11)  Tragic Structure and Neoclassicism--

        We will return frequently (if we can remember) to the question of when tragic and comic drama take on their current structural shapes (e.g., five acts?  protagonist has a flaw?).  For now, compare this play's structure and characterization with the classical Greek (C5 B.C.E.) model for how tragedy ought to operate.  Setting up an outline of the play's structure can help you understand it as a whole work of literature, rather than just a series of events.  Plays typically are made of parts which thematically and/or structurally echo each other.  Playwrights intend their audiences to remember and compare these similar scenes (e.g., Everyman's parallel "Vice" and "Virtue" characters' entrance speeches).  As audiences become more sophisticated, and especially as they become more literate, playwrights begin to write extremely subtle patterns into their plays, patterns which only become apparent after multiple viewings of the play or serial rereading.  From that fact, we discovered the English 200/New Criticism strategy of "close reading analysis."
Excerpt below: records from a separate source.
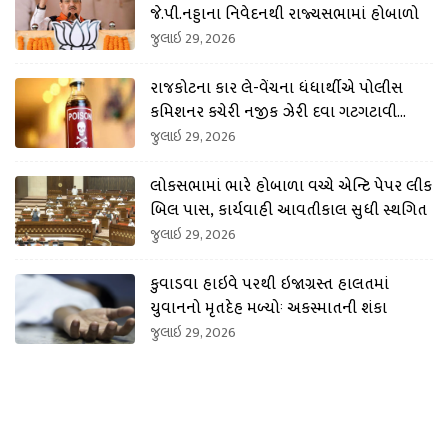
જે.પી.નડ્ડાના નિવેદનથી રાજ્યસભામાં હોબાળો
જુલાઇ 29, 2026
રાજકોટના કાર લે-વેંચના ધંધાર્થીએ પોલીસ
કમિશનર કચેરી નજીક ઝેરી દવા ગટગટાવી
લીધી
જુલાઇ 29, 2026
લોકસભામાં ભારે હોબાળા વચ્ચે એન્ટિ પેપર લીક
બિલ પાસ, કાર્યવાહી આવતીકાલ સુધી સ્થગિત
જુલાઇ 29, 2026
કુવાડવા હાઇવે પરથી ઇજાગ્રસ્ત હાલતમાં
યુવાનનો મૃતદેહ મળ્યોઃ અકસ્માતની શંકા
જુલાઇ 29, 2026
12)  Courtly Rhetoric vs. Plain Speaking (Goneril and Regan vs. Kent)

        Kent's rough speech, especially in his attacks on Oswald, mark him as a Wyatt-like truth-teller at court.  Remember what Raphael Hythloday told "More" in Utopia about the fate of those to dare to tell a supreme monarch something that displeases him (or her in the case of Elizabeth).  Goneril and Regan, however, represent the "honeyed" speech of courtiers who have been trained in rhetorical ornament and sophistical strategies of persuasion.  Compare their responses to Lear's demand that they tell him how much they love him in return for a piece of the kingdom in Act I, Scene 1.  Do you see a cumulative building in the excesses to which Goneril will go, and then a higher level of absurdity in Regan's attempt to "top" her sister's boast.  (Comparisons with boasting in Battle of Maldon and Beowulf would not be inappropriate, or a review of what Wyatt hates about court speech in "Mine Own John Poyns.")  Notice how much of this ornate rhetorical build-up is designed to make even more shocking the simplicity of Cordelia's plain speech.  She is universally recognized as a representative of moral and ethical norms in the play.  Why is she not a good orator?  Or is good oratory inherently something we should suspect?  Cannot the skills of rhetoric serve the good, the right, and the true?

13)  T. S. Eliot argued that toward the end of the seventeenth century, a "dissociation of sensibility" occurred in English poets' minds and uses of language.  “Tennyson and Browning are poets and they think; but they do not feel their thought as immediately as the odour of a rose. A thought to Donne was an experience; it modified his sensibility. When a poet’s mind is perfectly equipped for its work, it is constantly amalgamating disparate experience; the ordinary man’s experience is chaotic, irregular, fragmentary. The latter fails in love, or reads Spinoza and these two experiences have nothing to do with each other, or with the noise of the typewriter or the smell of cooking; in the mind of the poet these experiences are always forming new wholes” (T. S. Eliot, "The Metaphysical Poets," 1921).  Can you use Eliot's concept of "feeling thought" to explain some of what Shakespeare is doing in Lear?  See, for instance, blind Gloucester's response to Lear's command to see: "I see it feelingly" (IV.6.148).

14)  A BBC production of the play has been available if this link still works: https://www.youtube.com/watch?v=NPdYIFyY43g They've cut some scenes, and the transition to digital video may have dropped a bit, too.  Remember, it's only "a performance," not "the performance."  You are entitled to, and even should, question the directors' and actors' and cameramen's choices.